**What the exercise asks:**
Starting at the line containing "локировки и способы" and ending at the line containing "Мягкая кровля Shinglas Ранчо", print every line of the material below exactly, both ends included, and stop there.

**Task inputs:**
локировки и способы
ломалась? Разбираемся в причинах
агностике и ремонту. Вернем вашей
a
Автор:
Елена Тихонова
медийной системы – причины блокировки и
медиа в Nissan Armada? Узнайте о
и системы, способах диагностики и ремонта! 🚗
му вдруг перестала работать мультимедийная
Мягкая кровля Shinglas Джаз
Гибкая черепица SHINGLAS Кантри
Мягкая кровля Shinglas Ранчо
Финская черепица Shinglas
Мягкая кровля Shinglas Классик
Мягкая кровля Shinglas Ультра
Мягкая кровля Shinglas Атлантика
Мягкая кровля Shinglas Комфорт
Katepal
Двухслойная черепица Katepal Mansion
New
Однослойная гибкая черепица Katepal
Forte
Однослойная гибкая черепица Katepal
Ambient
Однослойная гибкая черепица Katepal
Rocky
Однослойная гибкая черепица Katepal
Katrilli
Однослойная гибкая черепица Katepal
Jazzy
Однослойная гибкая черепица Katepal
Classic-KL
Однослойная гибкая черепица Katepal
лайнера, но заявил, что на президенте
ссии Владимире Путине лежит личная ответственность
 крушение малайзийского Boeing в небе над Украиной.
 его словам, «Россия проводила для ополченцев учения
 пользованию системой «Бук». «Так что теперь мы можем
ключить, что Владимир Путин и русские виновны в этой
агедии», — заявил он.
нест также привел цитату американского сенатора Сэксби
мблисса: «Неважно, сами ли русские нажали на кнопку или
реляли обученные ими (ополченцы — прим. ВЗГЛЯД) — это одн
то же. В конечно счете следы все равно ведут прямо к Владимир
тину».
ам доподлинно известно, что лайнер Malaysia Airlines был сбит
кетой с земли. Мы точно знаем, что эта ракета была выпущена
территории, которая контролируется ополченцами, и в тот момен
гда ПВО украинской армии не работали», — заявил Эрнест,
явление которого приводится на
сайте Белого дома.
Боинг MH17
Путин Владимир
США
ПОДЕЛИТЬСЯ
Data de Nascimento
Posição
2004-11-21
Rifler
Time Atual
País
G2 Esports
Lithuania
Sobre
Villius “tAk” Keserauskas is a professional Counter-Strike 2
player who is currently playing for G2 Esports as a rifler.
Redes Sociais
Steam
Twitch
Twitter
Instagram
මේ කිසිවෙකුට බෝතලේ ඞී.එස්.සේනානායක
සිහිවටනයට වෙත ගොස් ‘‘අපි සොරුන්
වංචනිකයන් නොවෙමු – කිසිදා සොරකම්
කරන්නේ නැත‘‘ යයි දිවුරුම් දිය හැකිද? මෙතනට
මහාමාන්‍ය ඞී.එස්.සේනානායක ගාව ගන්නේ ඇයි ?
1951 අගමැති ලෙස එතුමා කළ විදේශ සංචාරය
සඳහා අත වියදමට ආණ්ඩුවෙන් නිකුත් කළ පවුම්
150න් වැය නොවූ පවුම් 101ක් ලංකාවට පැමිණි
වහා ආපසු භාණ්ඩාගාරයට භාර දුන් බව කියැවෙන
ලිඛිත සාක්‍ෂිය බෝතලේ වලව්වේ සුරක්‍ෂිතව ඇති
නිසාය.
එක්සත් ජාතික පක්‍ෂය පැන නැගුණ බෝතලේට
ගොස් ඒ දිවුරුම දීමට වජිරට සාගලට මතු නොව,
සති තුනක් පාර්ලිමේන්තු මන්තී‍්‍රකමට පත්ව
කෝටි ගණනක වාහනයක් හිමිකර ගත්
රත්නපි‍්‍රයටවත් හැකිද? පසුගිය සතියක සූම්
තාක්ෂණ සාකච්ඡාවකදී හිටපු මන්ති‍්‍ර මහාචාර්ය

--

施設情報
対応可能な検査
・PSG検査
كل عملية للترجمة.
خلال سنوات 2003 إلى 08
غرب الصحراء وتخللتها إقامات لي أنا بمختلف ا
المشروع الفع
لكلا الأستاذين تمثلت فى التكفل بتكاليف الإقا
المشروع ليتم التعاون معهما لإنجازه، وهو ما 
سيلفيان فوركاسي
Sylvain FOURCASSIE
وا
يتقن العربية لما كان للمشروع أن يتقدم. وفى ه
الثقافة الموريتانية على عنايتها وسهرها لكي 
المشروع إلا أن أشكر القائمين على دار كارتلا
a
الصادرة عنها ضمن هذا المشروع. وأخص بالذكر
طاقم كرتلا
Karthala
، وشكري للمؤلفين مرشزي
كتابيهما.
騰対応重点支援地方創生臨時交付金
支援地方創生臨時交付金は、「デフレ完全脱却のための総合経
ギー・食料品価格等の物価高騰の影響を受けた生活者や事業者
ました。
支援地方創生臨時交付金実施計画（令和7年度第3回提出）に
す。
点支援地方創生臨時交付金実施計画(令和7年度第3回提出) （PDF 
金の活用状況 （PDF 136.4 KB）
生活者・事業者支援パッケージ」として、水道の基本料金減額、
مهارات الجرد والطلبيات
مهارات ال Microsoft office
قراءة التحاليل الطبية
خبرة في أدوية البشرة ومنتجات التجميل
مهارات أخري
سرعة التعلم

**Your response:**
локировки и способы
ломалась? Разбираемся в причинах
агностике и ремонту. Вернем вашей
a
Автор:
Елена Тихонова
медийной системы – причины блокировки и
медиа в Nissan Armada? Узнайте о
и системы, способах диагностики и ремонта! 🚗
му вдруг перестала работать мультимедийная
Мягкая кровля Shinglas Джаз
Гибкая черепица SHINGLAS Кантри
Мягкая кровля Shinglas Ранчо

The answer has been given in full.